One evening, in 2017, I went to a meeting at my synagogue, Bnai Keshet in Montclair, to join a discussion about converting the apartment above the Hebrew school into a sanctuary space for undocumented or asylum-seeking immigrants. We debated how “free” the family would be to roam the campus of the synagogue and whether ICE agents could stage a raid on the space. Then we went up the steep, narrow back stairs to a neglected set of rooms. There, under the slanted eaves and peeling plaster, shuffling on old planks, we talked about a microwave, sofa, table, beds and painting to turn this into someone’s home.
I am not religious and only half Jewish, but the Bnai Keshet community, during my own times of loss and stress, took me in. When my mother died and I was sitting shiva, a Jewish mourning tradition, I was stunned to have members come to my house and sit with me. It was a level of kindness and inclusion from virtual strangers that I had never before experienced. Now, the effort to shelter vulnerable immigrants caught in an often-unjust immigration system, felt like a larger folding in, a way of imagining sanctuary and community for us as a state and as a nation.
That night, an opening scene for a young adult novel came to me: a family of four arriving in such an apartment and beginning their life in open hiding. I imagined the frightened teenage daughter wondering what her life would be like.
The parallel, of course, is to Anne Frank and her family hiding in the secret annex of an Amsterdam building during World War II. The difference, however, is that sanctuary is open hiding. By providing sanctuary, a religious institution is publicly supporting the concept for immigrants. Real risks exist; ICE could get a warrant and stage a raid, and it is not always clear what would happen to family members who leave the grounds.

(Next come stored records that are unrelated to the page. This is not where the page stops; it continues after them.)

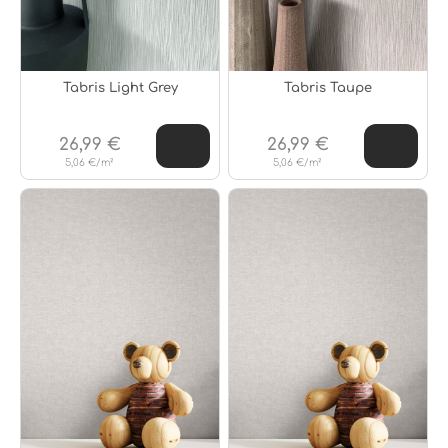
Tabris Light Grey
Tabris Taupe
26,99 €
26,99 €
5,06 €/m²
5,06 €/m²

It is this tension that struck me as ideal for a YA novel: A teenager confined by political circumstances and, literally stuck with her family, who must try to carry on with school and friends.
My novel, We Are All We Have, ultimately took another direction, becoming a road story about a Pakistani teenager whose mother is swept up in an ICE raid and who must find her own form of sanctuary. I re-imagined the synagogue’s apartment, with the same slanted ceilings and narrow stairwell, as one of her refuges.
In real life, the need for sanctuary became more urgent during 2018-2019, when families were separated at the border, and the very category of asylum was in peril. In Montclair, we all pitched in with paint rollers at the synagogue apartment, preparing it for the first group. Since then, several families have lived there.
My initial inspiration and core idea remained: a group of congregants—wielding paint buckets and brooms—whose flames of caring lit the spirit of my novel, and the dark New Jersey night.
Marina Budhos’ most recent novel is We Are All We Have.